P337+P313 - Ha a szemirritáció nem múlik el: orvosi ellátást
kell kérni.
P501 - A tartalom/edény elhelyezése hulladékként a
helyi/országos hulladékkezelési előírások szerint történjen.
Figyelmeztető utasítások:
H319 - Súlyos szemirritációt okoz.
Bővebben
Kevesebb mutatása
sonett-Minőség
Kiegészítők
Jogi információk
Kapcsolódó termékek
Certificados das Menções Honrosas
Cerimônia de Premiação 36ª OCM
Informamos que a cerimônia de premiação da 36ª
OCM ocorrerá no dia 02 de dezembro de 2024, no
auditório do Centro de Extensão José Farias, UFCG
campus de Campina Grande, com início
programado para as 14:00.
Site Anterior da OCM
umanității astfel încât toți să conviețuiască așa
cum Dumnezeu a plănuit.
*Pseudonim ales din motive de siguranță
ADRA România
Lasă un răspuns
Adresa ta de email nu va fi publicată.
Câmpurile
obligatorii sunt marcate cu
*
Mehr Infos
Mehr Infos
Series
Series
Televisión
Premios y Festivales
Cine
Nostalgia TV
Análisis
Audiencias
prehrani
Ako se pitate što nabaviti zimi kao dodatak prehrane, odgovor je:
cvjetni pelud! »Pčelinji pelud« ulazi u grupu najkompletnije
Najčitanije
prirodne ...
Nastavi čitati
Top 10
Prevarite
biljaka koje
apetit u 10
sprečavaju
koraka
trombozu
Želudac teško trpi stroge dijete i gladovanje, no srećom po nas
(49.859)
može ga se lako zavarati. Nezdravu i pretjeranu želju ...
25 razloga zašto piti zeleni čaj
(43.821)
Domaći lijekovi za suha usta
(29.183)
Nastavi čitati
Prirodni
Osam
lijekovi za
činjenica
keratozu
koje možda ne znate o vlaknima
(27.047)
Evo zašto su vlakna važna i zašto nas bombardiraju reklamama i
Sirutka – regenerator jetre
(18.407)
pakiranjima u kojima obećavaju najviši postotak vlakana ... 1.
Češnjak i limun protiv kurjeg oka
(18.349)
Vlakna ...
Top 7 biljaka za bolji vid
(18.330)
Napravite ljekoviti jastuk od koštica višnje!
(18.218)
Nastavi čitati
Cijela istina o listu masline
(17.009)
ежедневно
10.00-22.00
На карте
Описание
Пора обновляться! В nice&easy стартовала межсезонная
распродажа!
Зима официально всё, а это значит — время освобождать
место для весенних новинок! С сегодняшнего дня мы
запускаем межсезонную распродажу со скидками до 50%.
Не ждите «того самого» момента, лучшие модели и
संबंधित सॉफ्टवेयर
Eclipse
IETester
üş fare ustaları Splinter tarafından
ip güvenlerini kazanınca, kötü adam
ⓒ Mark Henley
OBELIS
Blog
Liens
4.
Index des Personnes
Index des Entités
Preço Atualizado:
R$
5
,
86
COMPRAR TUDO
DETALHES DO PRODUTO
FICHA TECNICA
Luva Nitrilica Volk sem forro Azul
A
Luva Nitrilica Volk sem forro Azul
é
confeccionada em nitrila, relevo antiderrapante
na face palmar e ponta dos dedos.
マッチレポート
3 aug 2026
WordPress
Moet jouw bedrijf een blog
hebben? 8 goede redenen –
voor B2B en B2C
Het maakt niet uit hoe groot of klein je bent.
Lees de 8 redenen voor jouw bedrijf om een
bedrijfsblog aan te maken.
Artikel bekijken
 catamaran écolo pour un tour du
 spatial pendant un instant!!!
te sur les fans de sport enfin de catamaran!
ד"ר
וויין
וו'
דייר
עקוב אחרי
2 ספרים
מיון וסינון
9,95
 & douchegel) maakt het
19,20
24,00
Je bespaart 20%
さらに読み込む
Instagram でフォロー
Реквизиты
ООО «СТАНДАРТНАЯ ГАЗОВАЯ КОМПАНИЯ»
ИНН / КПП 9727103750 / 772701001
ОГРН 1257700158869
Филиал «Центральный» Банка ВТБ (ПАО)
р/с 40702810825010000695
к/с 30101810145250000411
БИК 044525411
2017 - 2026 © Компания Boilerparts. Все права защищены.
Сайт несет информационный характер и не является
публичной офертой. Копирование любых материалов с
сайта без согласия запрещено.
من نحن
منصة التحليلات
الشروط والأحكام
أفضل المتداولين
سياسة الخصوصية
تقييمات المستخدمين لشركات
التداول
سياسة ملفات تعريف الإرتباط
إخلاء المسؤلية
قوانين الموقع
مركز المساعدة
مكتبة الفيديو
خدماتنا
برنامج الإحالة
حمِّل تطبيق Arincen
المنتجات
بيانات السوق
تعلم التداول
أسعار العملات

━━━━━━━━━━

**WHAT TO DO:** All of the material should be duplicated exactly.

**ANSWER BOX:**
P337+P313 - Ha a szemirritáció nem múlik el: orvosi ellátást
kell kérni.
P501 - A tartalom/edény elhelyezése hulladékként a
helyi/országos hulladékkezelési előírások szerint történjen.
Figyelmeztető utasítások:
H319 - Súlyos szemirritációt okoz.
Bővebben
Kevesebb mutatása
sonett-Minőség
Kiegészítők
Jogi információk
Kapcsolódó termékek
Certificados das Menções Honrosas
Cerimônia de Premiação 36ª OCM
Informamos que a cerimônia de premiação da 36ª
OCM ocorrerá no dia 02 de dezembro de 2024, no
auditório do Centro de Extensão José Farias, UFCG
campus de Campina Grande, com início
programado para as 14:00.
Site Anterior da OCM
umanității astfel încât toți să conviețuiască așa
cum Dumnezeu a plănuit.
*Pseudonim ales din motive de siguranță
ADRA România
Lasă un răspuns
Adresa ta de email nu va fi publicată.
Câmpurile
obligatorii sunt marcate cu
*
Mehr Infos
Mehr Infos
Series
Series
Televisión
Premios y Festivales
Cine
Nostalgia TV
Análisis
Audiencias
prehrani
Ako se pitate što nabaviti zimi kao dodatak prehrane, odgovor je:
cvjetni pelud! »Pčelinji pelud« ulazi u grupu najkompletnije
Najčitanije
prirodne ...
Nastavi čitati
Top 10
Prevarite
biljaka koje
apetit u 10
sprečavaju
koraka
trombozu
Želudac teško trpi stroge dijete i gladovanje, no srećom po nas
(49.859)
može ga se lako zavarati. Nezdravu i pretjeranu želju ...
25 razloga zašto piti zeleni čaj
(43.821)
Domaći lijekovi za suha usta
(29.183)
Nastavi čitati
Prirodni
Osam
lijekovi za
činjenica
keratozu
koje možda ne znate o vlaknima
(27.047)
Evo zašto su vlakna važna i zašto nas bombardiraju reklamama i
Sirutka – regenerator jetre
(18.407)
pakiranjima u kojima obećavaju najviši postotak vlakana ... 1.
Češnjak i limun protiv kurjeg oka
(18.349)
Vlakna ...
Top 7 biljaka za bolji vid
(18.330)
Napravite ljekoviti jastuk od koštica višnje!
(18.218)
Nastavi čitati
Cijela istina o listu masline
(17.009)
ежедневно
10.00-22.00
На карте
Описание
Пора обновляться! В nice&easy стартовала межсезонная
распродажа!
Зима официально всё, а это значит — время освобождать
место для весенних новинок! С сегодняшнего дня мы
запускаем межсезонную распродажу со скидками до 50%.
Не ждите «того самого» момента, лучшие модели и
संबंधित सॉफ्टवेयर
Eclipse
IETester
üş fare ustaları Splinter tarafından
ip güvenlerini kazanınca, kötü adam
ⓒ Mark Henley
OBELIS
Blog
Liens
4.
Index des Personnes
Index des Entités
Preço Atualizado:
R$
5
,
86
COMPRAR TUDO
DETALHES DO PRODUTO
FICHA TECNICA
Luva Nitrilica Volk sem forro Azul
A
Luva Nitrilica Volk sem forro Azul
é
confeccionada em nitrila, relevo antiderrapante
na face palmar e ponta dos dedos.
マッチレポート
3 aug 2026
WordPress
Moet jouw bedrijf een blog
hebben? 8 goede redenen –
voor B2B en B2C
Het maakt niet uit hoe groot of klein je bent.
Lees de 8 redenen voor jouw bedrijf om een
bedrijfsblog aan te maken.
Artikel bekijken
 catamaran écolo pour un tour du
 spatial pendant un instant!!!
te sur les fans de sport enfin de catamaran!
ד"ר
וויין
וו'
דייר
עקוב אחרי
2 ספרים
מיון וסינון
9,95
 & douchegel) maakt het
19,20
24,00
Je bespaart 20%
さらに読み込む
Instagram でフォロー
Реквизиты
ООО «СТАНДАРТНАЯ ГАЗОВАЯ КОМПАНИЯ»
ИНН / КПП 9727103750 / 772701001
ОГРН 1257700158869
Филиал «Центральный» Банка ВТБ (ПАО)
р/с 40702810825010000695
к/с 30101810145250000411
БИК 044525411
2017 - 2026 © Компания Boilerparts. Все права защищены.
Сайт несет информационный характер и не является
публичной офертой. Копирование любых материалов с
сайта без согласия запрещено.
من نحن
منصة التحليلات
الشروط والأحكام
أفضل المتداولين
سياسة الخصوصية
تقييمات المستخدمين لشركات
التداول
سياسة ملفات تعريف الإرتباط
إخلاء المسؤلية
قوانين الموقع
مركز المساعدة
مكتبة الفيديو
خدماتنا
برنامج الإحالة
حمِّل تطبيق Arincen
المنتجات
بيانات السوق
تعلم التداول
أسعار العملات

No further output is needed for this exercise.